Her eyes widened and she leaned in, as though ready to impart a grave secret. "In A Patient Heart, the heroine is married to a dark baron, very much against her will. But he isn't really dark at all!" She clasped tiny fingers. "That is simply how the townsfolk have painted him. And, of course, he's been much affected by the loss of his wife owing to a plague. And the loss of his left eye." She sighed, falling back against the squabs. "But after the heroine, Eloisia, catches a fever fleeing from him during a storm, he nurses her back to health and they experience the most profound and perfect joining of souls."
Now she sat forward again, wide blue eyes boring into him, unblinking. "Do you not wish to experience the very same thing, Mister Field?"
"What's that now?" His primary wish most days had been to experience a good bit of flirtation while strolling the Mall, and a sound win against Henry Parsons at cards.
Miss Blake raised her joined hands, raised both index fingers, and pressed them together, eyes half closed. Breathless, she repeated, "A perfect joining of two souls."
"Oh." Patrick removed his hat and briefly massaged a confused tension in his brow. "Naturally."
She leaned in, full lips drawn into a serious frown. "I have very refined sensibilities."
There was no daring a word; ribs creaking, he raised a brow in answer.
"I was educated in France," she remarked offhand, as if there could be no doubt.
"That is…" Irrelevant?

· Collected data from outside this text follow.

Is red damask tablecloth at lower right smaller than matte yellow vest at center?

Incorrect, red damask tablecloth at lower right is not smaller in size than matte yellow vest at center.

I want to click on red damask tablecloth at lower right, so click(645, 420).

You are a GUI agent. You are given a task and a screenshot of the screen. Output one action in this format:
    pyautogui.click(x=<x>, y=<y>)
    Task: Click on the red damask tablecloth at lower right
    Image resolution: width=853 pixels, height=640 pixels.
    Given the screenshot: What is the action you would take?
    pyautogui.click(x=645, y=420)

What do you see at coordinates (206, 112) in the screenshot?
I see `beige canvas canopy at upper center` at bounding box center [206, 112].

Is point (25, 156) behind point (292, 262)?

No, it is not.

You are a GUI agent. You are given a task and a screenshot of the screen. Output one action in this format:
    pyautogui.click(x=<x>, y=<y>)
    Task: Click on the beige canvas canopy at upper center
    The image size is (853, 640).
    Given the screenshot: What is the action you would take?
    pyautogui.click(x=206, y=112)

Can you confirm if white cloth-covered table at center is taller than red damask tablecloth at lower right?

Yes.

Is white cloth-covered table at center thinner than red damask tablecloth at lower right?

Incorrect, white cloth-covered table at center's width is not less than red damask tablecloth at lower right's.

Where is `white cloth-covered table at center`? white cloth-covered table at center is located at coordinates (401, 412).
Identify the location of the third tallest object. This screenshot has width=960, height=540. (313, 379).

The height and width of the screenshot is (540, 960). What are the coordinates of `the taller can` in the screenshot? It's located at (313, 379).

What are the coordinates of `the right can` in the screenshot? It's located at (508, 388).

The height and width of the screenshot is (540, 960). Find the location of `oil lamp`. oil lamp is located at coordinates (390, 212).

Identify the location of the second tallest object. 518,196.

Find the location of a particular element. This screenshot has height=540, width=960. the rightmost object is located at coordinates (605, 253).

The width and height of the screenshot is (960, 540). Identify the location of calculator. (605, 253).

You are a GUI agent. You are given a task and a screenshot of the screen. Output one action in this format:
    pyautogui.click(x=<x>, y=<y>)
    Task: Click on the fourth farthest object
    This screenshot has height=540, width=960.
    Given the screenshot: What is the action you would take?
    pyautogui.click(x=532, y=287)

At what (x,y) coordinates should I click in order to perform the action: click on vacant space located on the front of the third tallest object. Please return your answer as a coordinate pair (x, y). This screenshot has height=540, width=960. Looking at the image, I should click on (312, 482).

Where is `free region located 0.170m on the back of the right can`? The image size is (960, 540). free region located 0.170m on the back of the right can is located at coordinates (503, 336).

Perhaps 'unfortunate'? "Agreeable," he offered instead.
At last, silence filled the small space between them, though by her hmming and sighing, he wagered the change was satisfactory only to one of them. Then she gasped, and Patrick braced. "I have a thought! A scheme that might aid us both."

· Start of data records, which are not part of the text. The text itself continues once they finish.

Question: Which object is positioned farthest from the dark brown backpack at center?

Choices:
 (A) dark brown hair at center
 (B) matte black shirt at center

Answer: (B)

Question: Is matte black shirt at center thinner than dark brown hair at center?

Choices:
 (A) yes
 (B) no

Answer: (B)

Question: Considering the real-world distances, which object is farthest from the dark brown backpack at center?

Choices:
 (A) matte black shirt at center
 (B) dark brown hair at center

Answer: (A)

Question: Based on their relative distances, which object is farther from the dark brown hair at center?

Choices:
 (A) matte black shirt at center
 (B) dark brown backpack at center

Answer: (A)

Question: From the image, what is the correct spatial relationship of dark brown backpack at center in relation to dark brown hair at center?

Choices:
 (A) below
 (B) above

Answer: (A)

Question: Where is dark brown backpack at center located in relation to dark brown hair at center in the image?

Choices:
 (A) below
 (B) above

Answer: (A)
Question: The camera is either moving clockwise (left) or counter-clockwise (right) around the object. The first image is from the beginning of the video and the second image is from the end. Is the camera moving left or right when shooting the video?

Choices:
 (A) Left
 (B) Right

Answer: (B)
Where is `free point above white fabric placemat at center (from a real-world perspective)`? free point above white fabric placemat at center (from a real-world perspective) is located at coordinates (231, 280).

He doubted any of her schemes were rooted in enough of the here-and-now to be of use to anyone, but amused and fighting boredom, he held his tongue to hear her out.

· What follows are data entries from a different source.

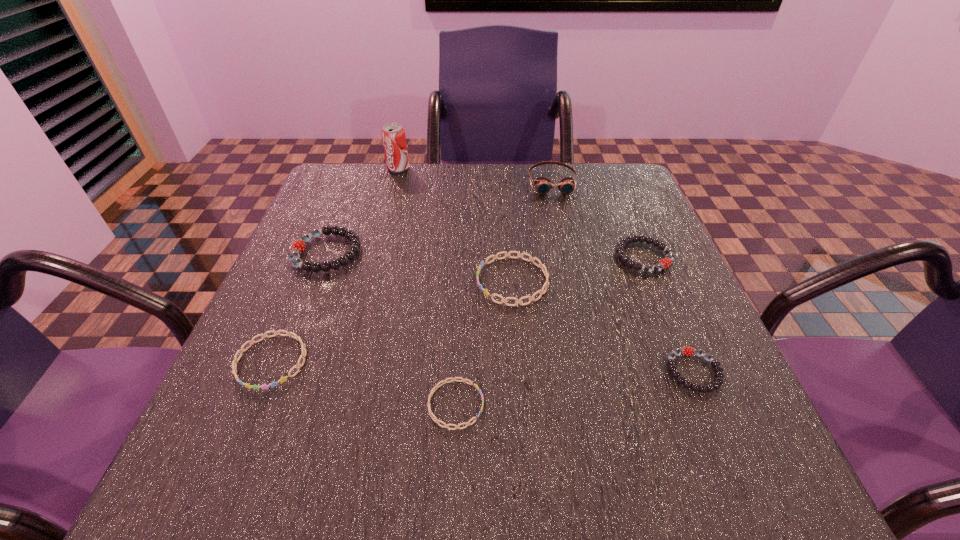 Locate which object ranks fourth in proximity to the shortest object. Please provide its 2D coordinates. Your answer should be formatted as a tuple, i.e. [(x, y)], where the tuple contains the x and y coordinates of a point satisfying the conditions above.

[(298, 246)]

Choose which bracelet is the second nearest neighbor to the sixth object from right to left. Please provide its 2D coordinates. Your answer should be formatted as a tuple, i.e. [(x, y)], where the tuple contains the x and y coordinates of a point satisfying the conditions above.

[(533, 259)]

At what (x,y) coordinates should I click in order to perform the action: click on bracelet object that ranks as the third closest to the seventh shortest object. Please return your answer as a coordinate pair (x, y). Looking at the image, I should click on (298, 246).

This screenshot has height=540, width=960. Identify the location of black bracelet that is the closest to the nearest black bracelet. (664, 263).

Identify which black bracelet is the nearest to the biggest black bracelet. Please provide its 2D coordinates. Your answer should be formatted as a tuple, i.e. [(x, y)], where the tuple contains the x and y coordinates of a point satisfying the conditions above.

[(664, 263)]

The width and height of the screenshot is (960, 540). I want to click on blue bracelet that is the second nearest to the pink soda can, so click(283, 379).

What are the coordinates of `the second closest blue bracelet to the nearest black bracelet` in the screenshot? It's located at (431, 414).

I want to click on vacant space that satisfies the following two spatial constraints: 1. on the surface of the second biggest blue bracelet showing star-shaped elements; 2. on the left side of the nearest black bracelet, so click(x=267, y=372).

The image size is (960, 540). I want to click on vacant space that satisfies the following two spatial constraints: 1. on the back side of the tallest bracelet; 2. on the right side of the soda can, so click(360, 168).

This screenshot has width=960, height=540. I want to click on free region that satisfies the following two spatial constraints: 1. on the front side of the nearest black bracelet; 2. on the left side of the pink soda can, so click(343, 372).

"It occurs to me, based on my extensive reading, that an unmarried lady really ought not be unescorted in the wild. Highwaymen and overzealous tinkers abound, and her virtue is every moment under assault."
Near as he could see, 'unpredictable' described her to a tee. He began to put some stock into her story about adventuring, and based on her wide-eyed breathlessness over it, began to feel nervous being alone with her.
"And you've mentioned your need for coin," she added frankly.
Very nervous.
"For an hour more on the road, we could reach Gretna Green."
"So we could, though I don't follow." At least, he hoped he didn't follow. The Scottish village, notorious for satisfying elopements, evoked a certain image among British subjects north and south.